Curbing prices has become the key goal of the left-leaning Congress-led government, which fears a voter backlash with general elections due in a year.
Economists are unanimous the Reserve Bank of India (RBI) will keep up its tough anti-inflation talk but are split on whether it will raise so-called "signal interest rates."
"We think the RBI will continue its tightening stance in the near term, and in particular, hike the repo rate by 25 basis points on Tuesday," said Goldman Sachs economist Tushar Poddar.
"Demand pressures are still rampant due to growth running above potential for the past few years," he said.
Other economists expected the bank to take a wait-and-see stance after forecasts last week of record grain harvests.
"There have been some positive domestic developments," said Dharma Kriti Joshi, principal economist at Crisil credit rating agency.

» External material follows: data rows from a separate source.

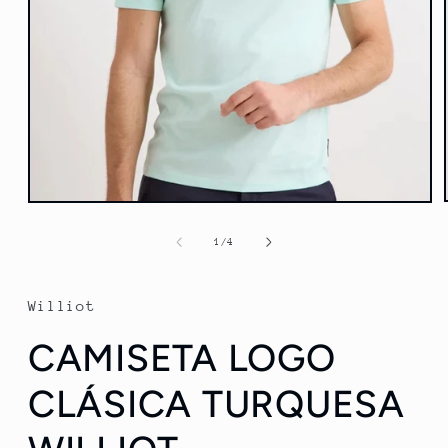
Abrir
elemento
multimedia
de
1
/
4
1
en
una
ventana
Williot
modal
CAMISETA LOGO
CLÁSICA TURQUESA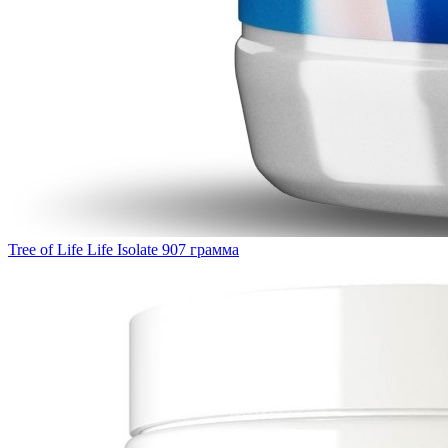
Tree of Life Life Isolate 907 грамма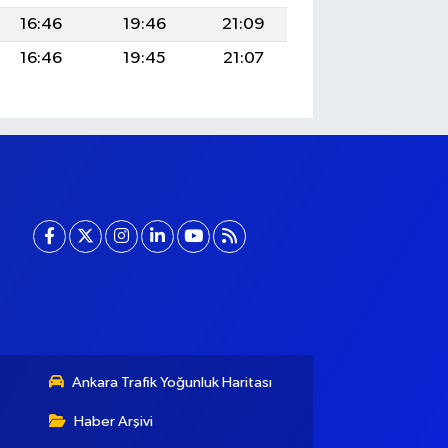
16:46
19:46
21:09
16:46
19:45
21:07
Ankara Trafik Yoğunluk Haritası
Haber Arşivi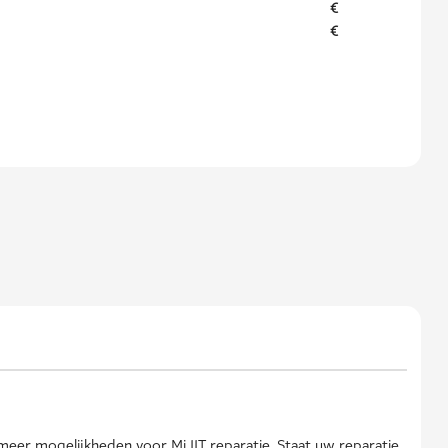
€
€
meer mogelijkheden voor Mi 11T reparatie. Staat uw reparatie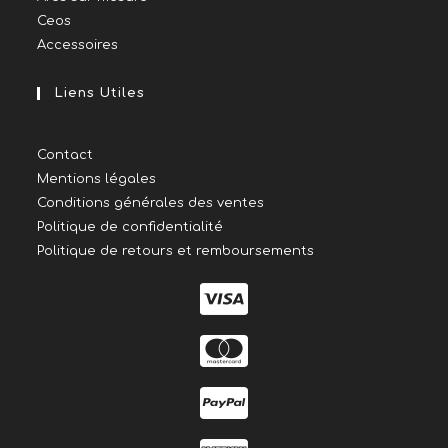
Ceos
Accessoires
Liens Utiles
Contact
Mentions légales
Conditions générales des ventes
Politique de confidentialité
Politique de retours et remboursements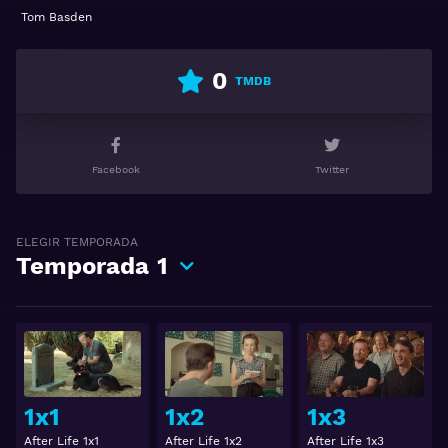
Tom Basden
0
TMDB
Facebook
Twitter
ELEGIR TEMPORADA
Temporada
1
Ver
Ver
1x1
1x2
1x3
After Life 1x1
After Life 1x2
After Life 1x3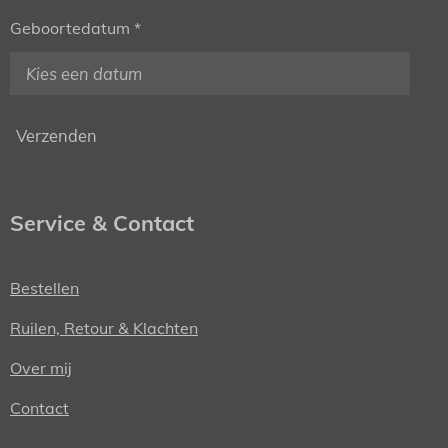
Geboortedatum *
Verzenden
Service & Contact
Bestellen
Ruilen, Retour & Klachten
Over mij
Contact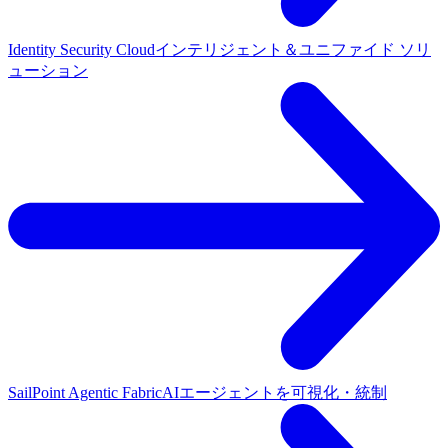
Identity Security Cloud
インテリジェント＆ユニファイド ソリ
ューション
SailPoint Agentic Fabric
AIエージェントを可視化・統制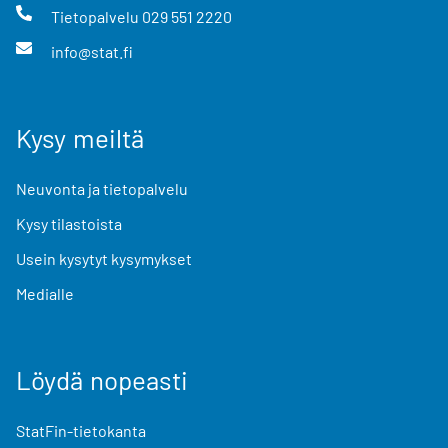
Tietopalvelu
029 551 2220
info@stat.fi
Kysy meiltä
Neuvonta ja tietopalvelu
Kysy tilastoista
Usein kysytyt kysymykset
Medialle
Löydä nopeasti
StatFin-tietokanta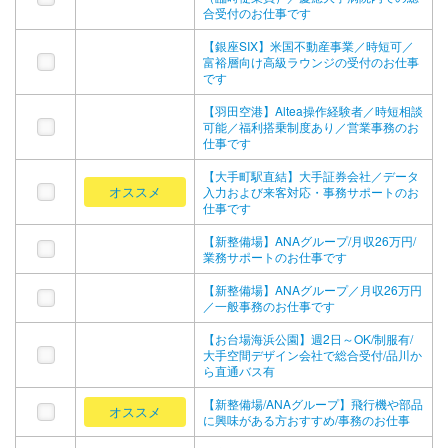
合受付のお仕事です
【銀座SIX】米国不動産事業／時短可／
富裕層向け高級ラウンジの受付のお仕事
です
【羽田空港】Altea操作経験者／時短相談
可能／福利搭乗制度あり／営業事務のお
仕事です
【大手町駅直結】大手証券会社／データ
オススメ
入力および来客対応・事務サポートのお
仕事です
【新整備場】ANAグループ/月収26万円/
業務サポートのお仕事です
【新整備場】ANAグループ／月収26万円
／一般事務のお仕事です
【お台場海浜公園】週2日～OK/制服有/
大手空間デザイン会社で総合受付/品川か
ら直通バス有
【新整備場/ANAグループ】飛行機や部品
オススメ
に興味がある方おすすめ/事務のお仕事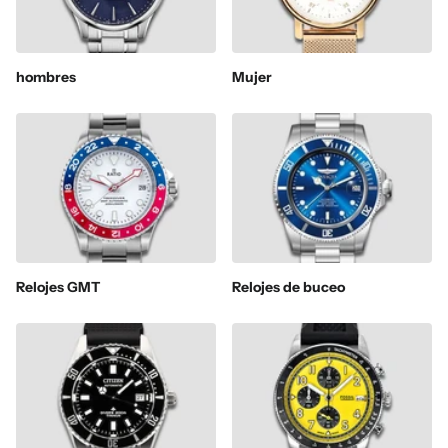
hombres
Mujer
Relojes GMT
Relojes de buceo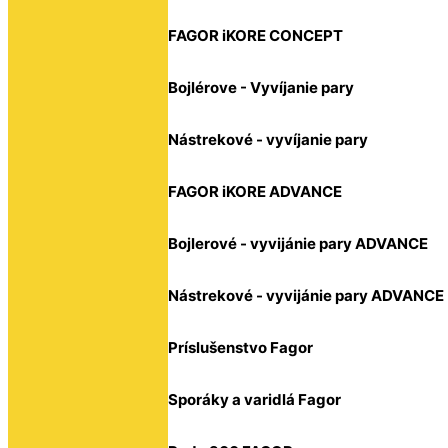
FAGOR iKORE CONCEPT
Bojlérove - Vyvíjanie pary
Nástrekové - vyvíjanie pary
FAGOR iKORE ADVANCE
Bojlerové - vyvijánie pary ADVANCE
Nástrekové - vyvijánie pary ADVANCE
Príslušenstvo Fagor
Sporáky a varidlá Fagor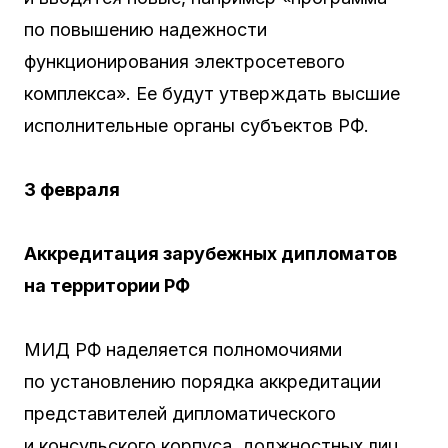
по повышению надежности
функционирования электросетевого
комплекса». Ее будут утверждать высшие
исполнительные органы субъектов РФ.
3 февраля
Аккредитация зарубежных дипломатов
на территории РФ
МИД РФ наделяется полномочиями
по установлению порядка аккредитации
представителей дипломатического
и консульского корпуса, должностных лиц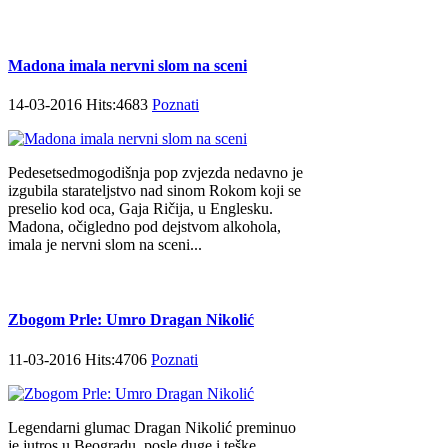
Madona imala nervni slom na sceni
14-03-2016 Hits:4683
Poznati
Pedesetsedmogodišnja pop zvjezda nedavno je
izgubila starateljstvo nad sinom Rokom koji se
preselio kod oca, Gaja Ričija, u Englesku.
Madona, očigledno pod dejstvom alkohola,
imala je nervni slom na sceni...
Zbogom Prle: Umro Dragan Nikolić
11-03-2016 Hits:4706
Poznati
Legendarni glumac Dragan Nikolić preminuo
je jutros u Beogradu, posle duge i teške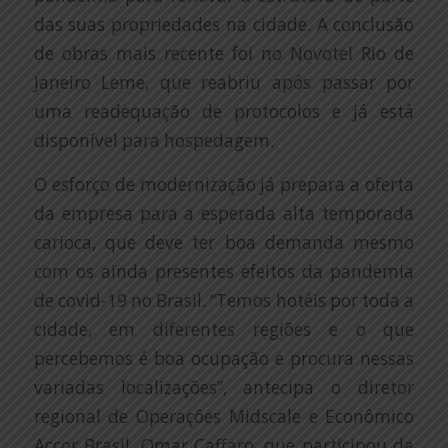
das suas propriedades na cidade. A conclusão
de obras mais recente foi no Novotel Rio de
Janeiro Leme, que reabriu após passar por
uma readequação de protocolos e já está
disponível para hospedagem.
O esforço de modernização já prepara a oferta
da empresa para a esperada alta temporada
carioca, que deve ter boa demanda mesmo
com os ainda presentes efeitos da pandemia
de covid-19 no Brasil. “Temos hotéis por toda a
cidade, em diferentes regiões e o que
percebemos é boa ocupação e procura nessas
variadas localizações”, antecipa o diretor
regional de Operações Midscale e Econômico
Accor Brasil, Omar Caffaro, que participou da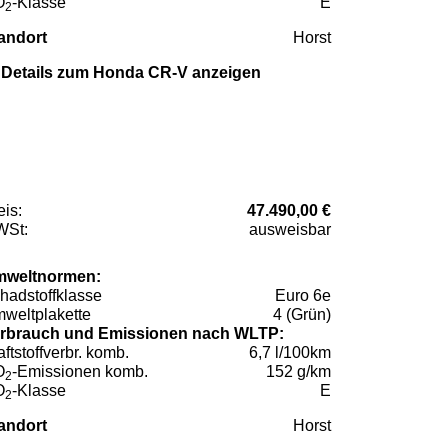
O
-Klasse
E
2
andort
Horst
Details zum Honda CR-V anzeigen
eis:
47.490,00 €
St:
ausweisbar
weltnormen:
hadstoffklasse
Euro 6e
weltplakette
4 (Grün)
rbrauch und Emissionen nach WLTP:
aftstoffverbr. komb.
6,7 l/100km
O
-Emissionen komb.
152 g/km
2
O
-Klasse
E
2
andort
Horst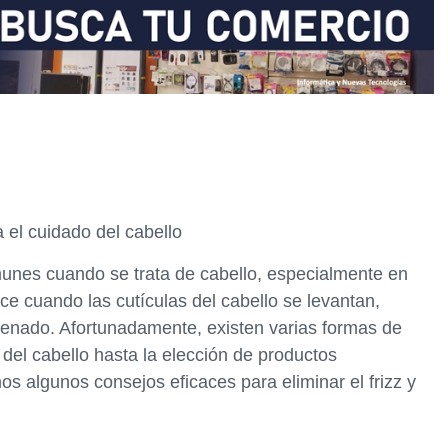
a el cuidado del cabello
munes cuando se trata de cabello, especialmente en
 cuando las cutículas del cabello se levantan,
enado. Afortunadamente, existen varias formas de
o del cabello hasta la elección de productos
s algunos consejos eficaces para eliminar el frizz y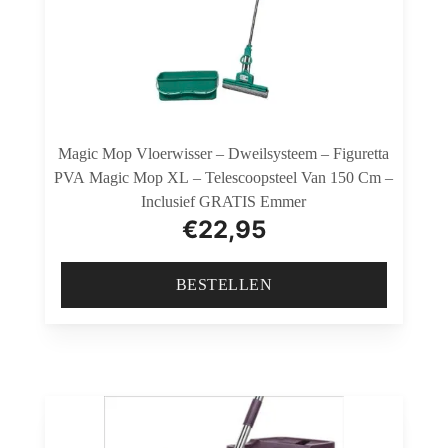
Magic Mop Vloerwisser – Dweilsysteem – Figuretta
PVA Magic Mop XL – Telescoopsteel Van 150 Cm –
Inclusief GRATIS Emmer
€
22,95
BESTELLEN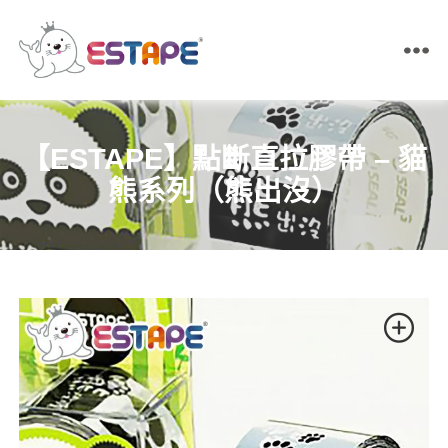
ESTAPE
王
佳
膠
【ESTAPE】點斷直拉膠帶 – 貓
帶
｜
熊系列（熊出沒）
易
撕
貼・
保
密
膠
帶・
膠
帶
製
造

"If the bank is extra cautious, it could raise rates but with the adverse global scenario and the tightening already taken, economic growth is already on a downward trajectory and so demand pressure is easing up on its own," he said.
JP Morgan Asia economist Rajeev Malik also said the bank was "likely to hold fire" on raising rates but sound "hawkish."
It hiked by 50 basis points the funds commercial banks must park in its coffers -- the so-called cash reserve ratio -- to a seven-year high of 8.0 per cent.
The bank has been tightening aggressively since late 2004 to keep a lid on prices.
Now, with the global downturn, some economists say growth could fall as low as 7.0 per cent in this fiscal year to March 2009 from around 8.7 per cent last year and 9.6 per cent the previous year -- still robust but too low to make a big dent in India's crushing poverty.